**Exercise requirements**
Please set down only the lines that run from the one containing "Horário de atendimento: das" to the end of the listing below, exactly as written.

**Data for analysis**

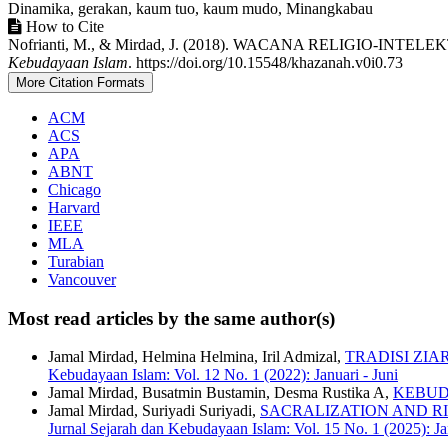
Dinamika, gerakan, kaum tuo, kaum mudo, Minangkabau
##plugins.themes.academic_pro.article.det
How to Cite
Nofrianti, M., & Mirdad, J. (2018). WACANA RELIGI
Kebudayaan Islam
. https://doi.org/10.15548/khazanah.v0i0.73
More Citation Formats
ACM
ACS
APA
ABNT
Chicago
Harvard
IEEE
MLA
Turabian
Vancouver
Most read articles by the same author(s)
Jamal Mirdad, Helmina Helmina, Iril Admizal,
TRADISI ZI
Kebudayaan Islam: Vol. 12 No. 1 (2022): Januari - Juni
Jamal Mirdad, Busatmin Bustamin, Desma Rustika A,
KEBUD
Jamal Mirdad, Suriyadi Suriyadi,
SACRALIZATION AND RI
Jurnal Sejarah dan Kebudayaan Islam: Vol. 15 No. 1 (2025): Ja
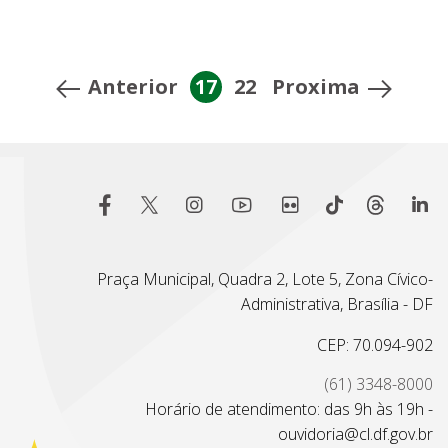
Anterior
17
22
Proxima
Praça Municipal, Quadra 2, Lote 5, Zona Cívico-
Administrativa, Brasília - DF
CEP: 70.094-902
(61) 3348-8000
Horário de atendimento: das 9h às 19h -
ouvidoria@cl.df.gov.br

**Answer for this exercise**
Horário de atendimento: das 9h às 19h -
ouvidoria@cl.df.gov.br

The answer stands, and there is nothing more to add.